Models for natural language processing use statistics to collect a lot of information about word meanings.
In “Through the Looking Glass,” Humpty Dumpty said sarcastically, “When I use a word, it means what I mean by it—no more and no less.” Alice replied, “The question is whether you can make words mean very different things.”
Word meanings have long been the subject of research. To understand its meaning, the human mind must organize a complex network of flexible, detailed information.
Now, a new issue with the meaning of the word has come to light. Researchers are looking at whether machines with artificial intelligence can imitate human thought processes and understand the same words. Researchers from UCLA, MIT, and the National Institutes of Health recently published a study that answers that question.
The study, published in the journal Human Nature Nature, shows that artificial intelligence systems can acquire more complex word meanings. Researchers have also found a simple method to gain access to this sophisticated information. They discovered that the AI system they looked at represented word meanings in a way similar to human judgment.
The AI system explored by the authors has been widely used to analyze word meaning in the last decade. It extracts word definitions by “reading” vast amounts of material on the internet, which contains tens of billions of words.
When words frequently occur together — “table” and “chair,” for example — the system knows that their meanings are related. And when pairs of words occur rarely – like “table” and “planet,” – it turns out that they have very different meanings.
That approach seems like a logical starting point, but think how much better people would understand the world if the only way to understand meaning was to count how often words occur next to each other. one, without the ability to interact with other people and our environment.
Idan Blank, a UCLA assistant professor of psychology and linguistics, and the study’s co-lead author, said the researchers set out to find out what the system knows about familiar words. of it, and what kind of “common sense” is there in it.
Before starting the research, Blank said, the system appeared to have one major limitation: “As far as the system is concerned, every two words have only one numerical value that represents how similar they are.”
In contrast, human knowledge is more detailed and complex.
“Consider our knowledge of dolphins and alligators,” Blank said. “If we compare the two on a scale of size, from ‘small’ to ‘large,’ they are quite similar. In terms of their intelligence, they are quite different. In terms of the danger they pose to us, on a scale from ‘safe’ to ‘dangerous,’ they vary greatly. So the meaning of a word depends on the context.
“We want to ask whether this system really recognizes these subtle differences — whether the idea of similarity is transformed in the same way for people.”
To find out, the authors developed a technique they call “semantic projection.” One can draw a line between the model’s representations of the words “big” and “small,” for example, and see where the representations of different animals fall on that line.
Using that method, the scientists studied 52 word groups to see if the system could learn to sort out meanings — like judging animals by their size or what it’s risk to people, or classify US states by time or overall wealth.
Among other word groups are terms related to clothing, professions, sports, mythological creatures, and first names. Each category is given multiple contexts or dimensions — size, danger, intelligence, age, and speed, for example.
The researchers found that, in many things and contexts, their approach is very similar to human intuition. (To make that comparison, the researchers also asked cohorts of 25 people each to make similar assessments about each of the 52-word groups.)
Remarkably, the system learned to understand that the names “Betty” and “George” are synonymous in the term relatively “old,” but they represent different genders.
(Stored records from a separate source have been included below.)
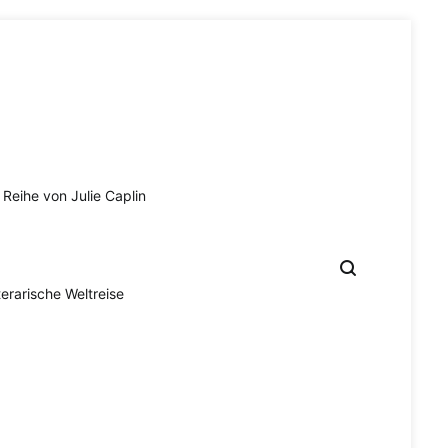
Reihe von Julie Caplin
terarische Weltreise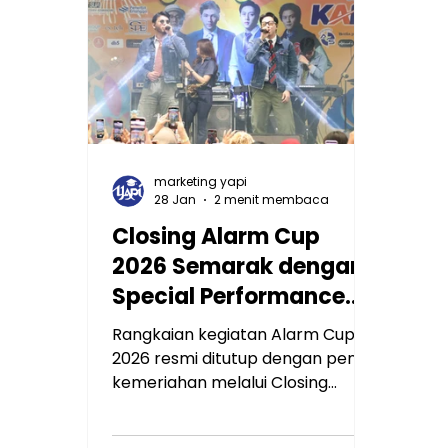
Asesmen Sumatif Akhir Sekolah
(ASAS) dengan penuh khidmat
dan semangat integrasi
teknologi.
marketing yapi
28 Jan
2 menit membaca
Closing Alarm Cup
2026 Semarak dengan
Special Performance
Yovie & Nuno
Rangkaian kegiatan Alarm Cup
2026 resmi ditutup dengan penuh
kemeriahan melalui Closing
Ceremony Alarm Cup 2026 yang
menghadirkan Special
And that “weightlifting” and “fencing” both happen mostly indoors, but differ in terms of how much skill they require.
“It’s a pretty simple method and completely intuitive,” Blank said. “The line between ‘big’ and ‘small’ is like a mental scale, and we put animals on that scale.”
Blank said he never expected the technique to work but was happy when it did.
“It turns out that this machine learning system is much smarter than we thought; it contains very complex forms of knowledge, and this knowledge is organized in a very intuitive structure,” he said. “Just by keeping track of which words go together in the language, you can learn a lot about the world.”
Reference: “Semantic projection recovers rich human knowledge about multiple object features from word embeddings” by Gabriel Grand, Idan Asher Blank, Francisco Pereira, and Evelina Fedorenko, 14 April 2022, Natural Human Behavior.
The study was funded by the Office of the Director of National Intelligence, Intelligence Advanced Research Projects Activity through the Air Force Research Laboratory.